Exame do controle e acompanhamento das contratações no âmbito municipal foi o tema do curso de Licitação e Contratos Públicos promovido pela Associação dos Servidores de Câmaras Municipais do Paraná- Ascam/Pr, com o apoio da Associação Brasileira de Servidores de Câmaras Municipais – Abrascam e da Câmara de Curitiba.

O evento, que foi realizado no Auditório do Hotel Aladdin em Curitiba, no período de 13 à 15/02, foi ministrado pelo advogado José Leonel Canto Alves, especialista em Direito Público, ex-assessor Jurídico da Câmara Municipal de Porto Alegre, Consultor e docente das associações Ascam/Pr e Abrascam.

Segundo o presidente da Abrascam, Relindo Schlegel, a expectativa é tanto na área municipal, com a troca de partidos pelos vereadores, como na Federal com as propostas de emendas constitucionais –PECs, que ainda não se sabe se serão votadas ou não no decorrer deste ano. Além da possibilidade do Tribunal Superior Eleitoral editar novas medidas para as próximas eleições como fez em 2004. “Tudo isso afeta o dia-a-dia das Câmaras, já que quando da elaboração dos projetos os deputados federais não levam em conta a realidade de cada município e as suas necessidades. Precisamos ficar atentos quanto a isso”, disse, comunicando que no início de março haverá um encontro de vereadores em Brasília para debater estes assuntos. Schlegel lembrou, ainda, a importância da implantação do ISO 9001 pelos Legislativos como forma de acompanhar a modernidade. Com projetos mais avançados que possam dar uma resposta satisfatória para a sociedade.

Princípios
Canto Alves começou dizendo da importância do parecer jurídico nos processos de licitações. “A Assessoria Jurídica faz o lado chato do processo. Pois, os pareceres precisam dizer o que pode ou não ser feito. É preciso trabalhar com a lógica de como deveria ser, já que o direito é a ciência do dever ser. Devemos trabalhar vinculados com a legislação”, afirmou.

Na opinião do especialista, o maior problema da administração pública brasileira é a aplicação dos princípios constitucionais de um nível para outro nível. Do público para o privado. “Precisamos fazer essa separação para não cometermos erros, mesmo cumprindo a Lei de Licitações”, frisou, lembrando que na estrutura normativa temos a pirâmide constitucional, onde mais importante que uma lei ou norma são os princípios que representam as normas básicas de todo ordenamento jurídico de um País.

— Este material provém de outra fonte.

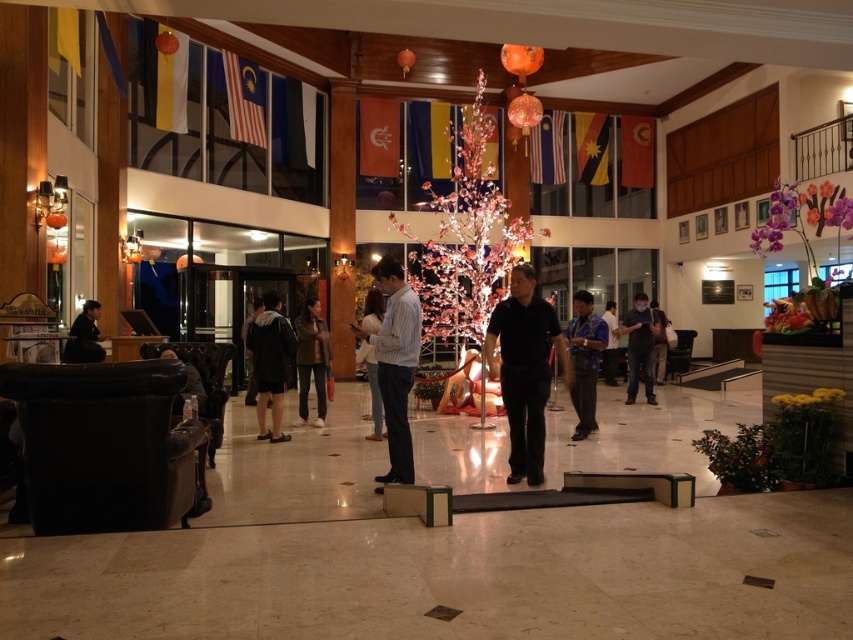 You are a photographer positioned at the entrance of the building. You need to capture a photo that includes both the blue patterned shirt at center and the blue fabric shirt at center. Which one should you focus on first to ensure both are in frame?

The blue patterned shirt at center is much taller than the blue fabric shirt at center, so you should focus on the blue patterned shirt at center first to ensure both are in frame.

You are standing at point (366,378) and want to walk to the reception desk located at point (590,420). Is the reception desk in front of you or behind you?

The point (590,420) is in front of point (366,378), so the reception desk is in front of you. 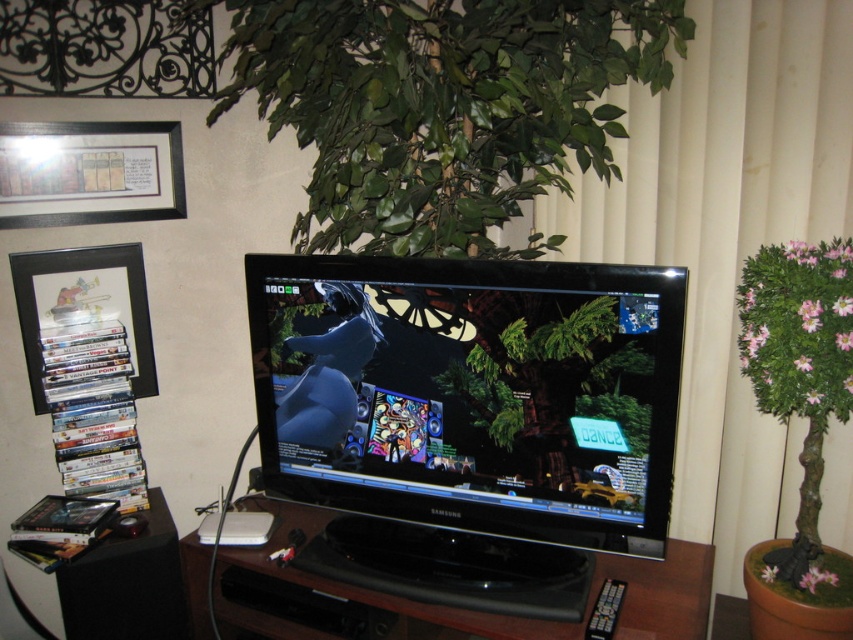 Who is higher up, black matte picture frame at upper left or black plastic picture frame at left?

black matte picture frame at upper left

Who is more forward, (7, 157) or (77, 275)?

Point (7, 157) is more forward.

This screenshot has width=853, height=640. Identify the location of black matte picture frame at upper left. (90, 172).

Does white textured curtain at upper right have a greater width compared to black wood tv stand at center?

No, white textured curtain at upper right is not wider than black wood tv stand at center.

Can you confirm if white textured curtain at upper right is smaller than black wood tv stand at center?

Incorrect, white textured curtain at upper right is not smaller in size than black wood tv stand at center.

Does point (744, 234) come behind point (195, 547)?

No, it is not.

I want to click on white textured curtain at upper right, so click(x=727, y=232).

Does white textured curtain at upper right have a greater height compared to black plastic picture frame at left?

Yes, white textured curtain at upper right is taller than black plastic picture frame at left.

Describe the element at coordinates (727, 232) in the screenshot. I see `white textured curtain at upper right` at that location.

The width and height of the screenshot is (853, 640). I want to click on white textured curtain at upper right, so click(x=727, y=232). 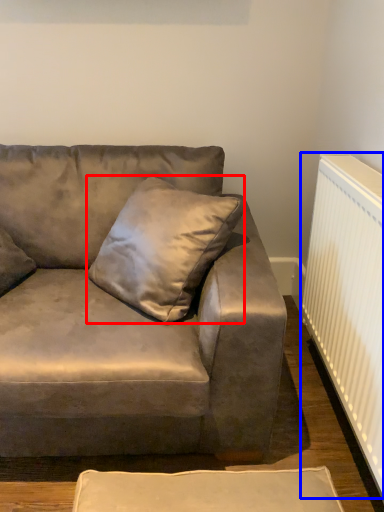 Question: Among these objects, which one is nearest to the camera, pillow (highlighted by a red box) or radiator (highlighted by a blue box)?

Choices:
 (A) pillow
 (B) radiator

Answer: (A) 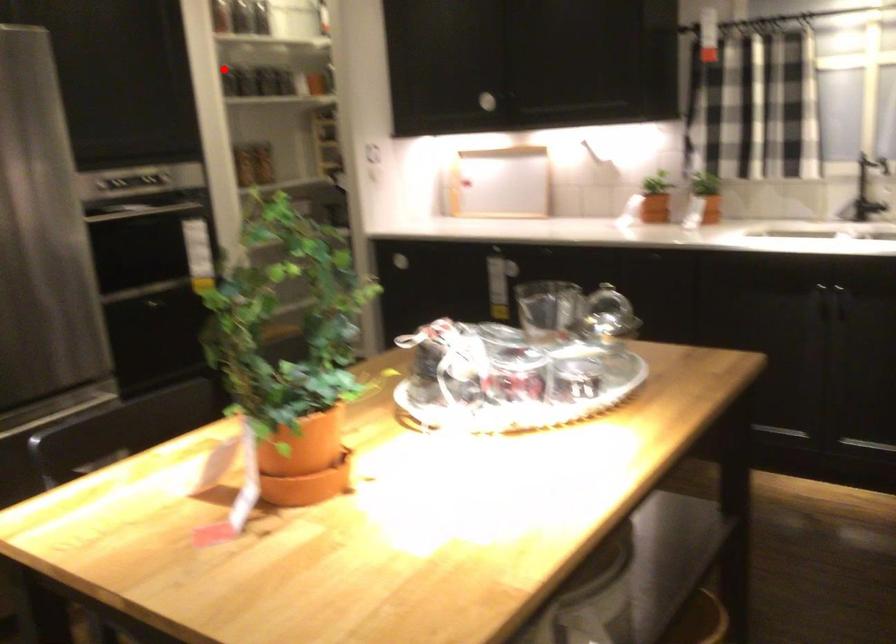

Canto Alves reafirmou que, aos particulares é permitido fazer tudo o que não é proibido, tendo como limite à lei. Já, a Administração Pública somente poderá fazer aquilo que a lei autorizar. “A própria Constituição de 88 elegeu alguns princípios, como o da Moralidade, Legalidade, Impessoalidade, Eficiência e da Publicidade, que devem ser observados pelos agentes públicos na relação público-privado”, ressaltou.

Pregão
Na visão do advogado, os municípios terão que ter pessoas habilitadas para trabalhar com o Pregão, modalidade de licitação instituída pela Lei Federal 10.520/02, “se quiserem continuar a receber os repasses voluntários do Governo Federal. É só uma questão de tempo. Pois, essa modalidade, que só pode ser feita pelo menor preço, tem como finalidade a agilização dos processos licitatórios, sem perda de tempo. Uma vez que são analisados, tão somente, a documentação da empresa vencedora. Já, nas outras modalidades é preciso que os membros de comissão de licitação analisem os documentos de todos os concorrentes”, disse. Canto Alves reafirmou, também, a importância do controle e a participação popular na administração pública. “Só mudaremos o país, quando isso acontecer de fato. É uma questão de cidadania, precisamos adquirir essa consciência”, concluiu, dizendo que “não temos o hábito de prestar contas e que existem muitos dispositivos constitucionais de controle que devem ser utilizados, que garantem a eficiência e a eficácia da administração pública”.

O curso que abordou todas as fases do processo licitatório, desde o edital passando pelas disposições gerais sobre os contratos públicos, inexibilidade, dispensa, penalidades, aditamento contratual, crimes em matéria de licitação, fraude e as alterações contratuais vedadas, Licitação e a Lei de Responsabilidade Fiscal, os procedimentos e os recursos administrativos entre outros. Participaram servidores e vereadores de diversas cidades do Paraná, Santa Catarina e Rio Grande do Sul.